The “spirit of the time” is similar this year. The plans were different: Central held commencement for the Class of 2020 Sunday, Sept. 27, one with most of the features of a traditional ceremony.

The Class of 1930 would approve.

Best Wishes To the Class of 2020!

You don’t have to be a member of the Class of 1930 to offer a heartfelt congratulations to an exceptional class. Many Central College alumni wrote to offer theirs. Here are snippets from a few of those received:

“Congrats, Class of 2020! You’ll always have a unique set of memories to bind you — a bond you’ll share with all 2020 graduates across the country and even the world. May it inspire you to a special sense of community and solidarity. We’re rooting for you!”

— Hilary Hekel ’02

“You have arrived at the finish line — graduation — and it is playing out differently than anyone could have imagined. Times are uncertain and a new normal is coming. The world needs Central grads — those who are determined, who strive for excellence, who look for the best in others and who are ready to go out and make a difference in the world. As you go out into the world, remember that you ARE part of the Central family and we stick together. We will be here to support you on this next journey. And remember, You Are Forever Dutch!”

— Brian ’80 and Lori Humphrey Fegley ’80

“This year is like no other before and probably no other to come.
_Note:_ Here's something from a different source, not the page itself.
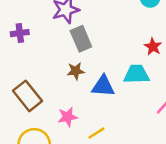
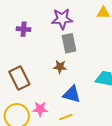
blue triangle: (103, 86) -> (72, 94), moved
pink star: (68, 117) -> (40, 109), moved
But it’s still your year and it will always be special and memorable for you and your families. There will be more times in the future to gather, celebrate and cheer each other. I remember 41 years ago, when all the ceremony and celebration was over, pausing and thinking to myself, ‘Now what?’ Believe me, the best is yet to come! Scary? Absolutely. Exciting? Oh, yeah!”

— Alan Van Zee ’79

“Thank you for the resilience you have shown during this challenging close to your career at Central. More than that though, thank you for the vibrancy, the caring and the academic diligence that has been a hallmark of your class during the last four years. In your honor, I am making a donation today to the Central Cares Fund, to help the students following behind you, who will always remember the leadership example you have set for them. Good luck in this next stage of your life. Continue to hold dear the memories of your time at Central. Congratulations on your graduation!